HERE IT IS:
Canadian Company Press Release
TBC.A 1999-01-11 (provided courtesy of Canadian Corporate News.) register to receive future releases by email from CCN
Signing of a Definitive Agreement Between Tembec and Crestbrook
VANCOUVER, BRITISH COLUMBIA--Frank Dottori, President and Chief Executive Officer of Tembec Inc. ("Tembec") and Jim Shepherd, President and Chief Operating Officer of Crestbrook Forest Industries Ltd. ("Crestbrook") announced today the signing of a definitive agreement between Tembec and Crestbrook which calls for Tembec to acquire all of the outstanding shares of Crestbrook by way of a plan of arrangement (the "Arrangement"). Under the Arrangement, shareholders of Crestbrook may elect to receive either (a) 0.51298 of a Class A Tembec Share or (b) $4.50 cash, for each Crestbrook share, with the maximum aggregate cash payable not exceeding $23.5 million. Any shortfall in available cash will be satisfied by the issuance of Tembec Shares. There are 15.65 million Crestbrook Shares outstanding.
In addition, Crestbrook shareholders will receive a Contingent Value Right which may entitle the holder to receive a one-time payment on March 31, 2000 of up to a maximum of $1.50 per Crestbrook share depending upon the amount by which the average price of NBSK pulp for calendar 1999 exceeds US$549/tonne. The current quoted price for these purposes is approximately US$500/tonne.
Completion of the transaction is subject to certain conditions including receipt of the approval of Crestbrook shareholders at a meeting anticipated to be held on or about March 23, 1999, and receipt of all applicable regulatory approvals including in particular approval of the Minister of Forests under the British Columbia Forest Act.

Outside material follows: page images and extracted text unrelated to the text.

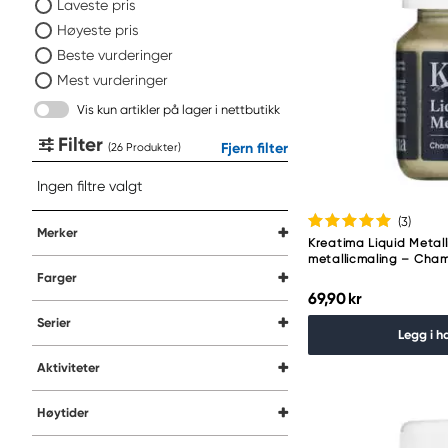
Laveste pris
Høyeste pris
Beste vurderinger
Mest vurderinger
Vis kun artikler på lager i nettbutikk
Filter
Fjern filter
(
Produkter
)
Ingen filtre valgt
(3
)
Merker
Kreatima Liquid Metall
metallicmaling – Ch
Farger
69,90 kr
Serier
Legg i h
Aktiviteter
Høytider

Mitsubishi Corporation, the owner of approximately 30.65 percent of the outstanding common shares of Crestbrook and Oji Paper Co., Ltd., the owner of approximately 20.43 percent of the outstanding common shares of Crestbrook have entered into lock-up agreements with Tembec where they have agreed to vote in favour of the Plan of Arrangement. Under the Lock-up Agreements, Mitsubishi and Oji may not accept any other offer or proposal unless it is in excess of $5.00 per Crestbrook Share.

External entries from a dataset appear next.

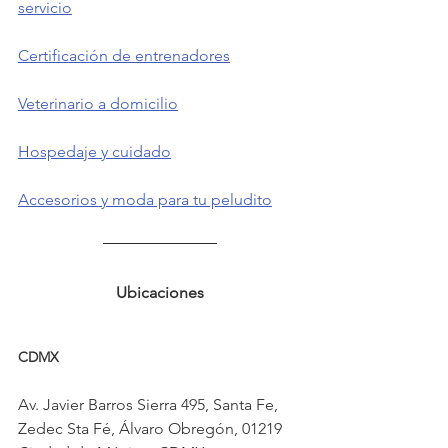
servicio
Certificación de entrenadores
Veterinario a domicilio
Hospedaje y cuidado
Accesorios y moda para tu peludito
Ubicaciones
CDMX 
Av. Javier Barros Sierra 495, Santa Fe, 
Zedec Sta Fé, Álvaro Obregón, 01219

The Board of Directors of Crestbrook has unanimously recommended that its shareholders vote in favour of the plan of arrangement upon the recommendation of an Independent Committee of Crestbrook's Board. The Independent Committee received a fairness opinion from its financial advisor, CIBC Wood Gundy Securities Inc. that the consideration to be received under the offer is fair from a financial point of view to the Crestbrook Minority Shareholders.
Nesbitt Burns Inc. is acting as financial advisor to Tembec in connection with the transaction.
Frank Dottori stated: "We believe that Crestbrook has modern assets, good management and employees and significant upside potential. The combination of Tembec and Crestbrook will bring significant synergies and will create additional value for our shareholders."
Jim Shepherd stated: "This transaction provides an opportunity for both Crestbrook shareholders and employees to move forward with an organization that shares its culture and philosophy."
Tembec is a major Canadian integrated forest products company. Tembec's Class A shares and 6.5 percent convertible unsecured subordinated U.S. dollar denominated debentures are listed on The Toronto Stock Exchange and the Montreal Exchange respectively under the symbols TBC.A and TBC.DB.U, respectively. More information on Tembec can be obtained at its home page www.tembec.ca
Crestbrook produces pulp, dimension lumber and higher value lumber products at its facilities in southeastern British Columbia. Crestbrook's common shares are listed on The Toronto Stock Exchange and the Vancouver Stock Exchange under the symbol CFI.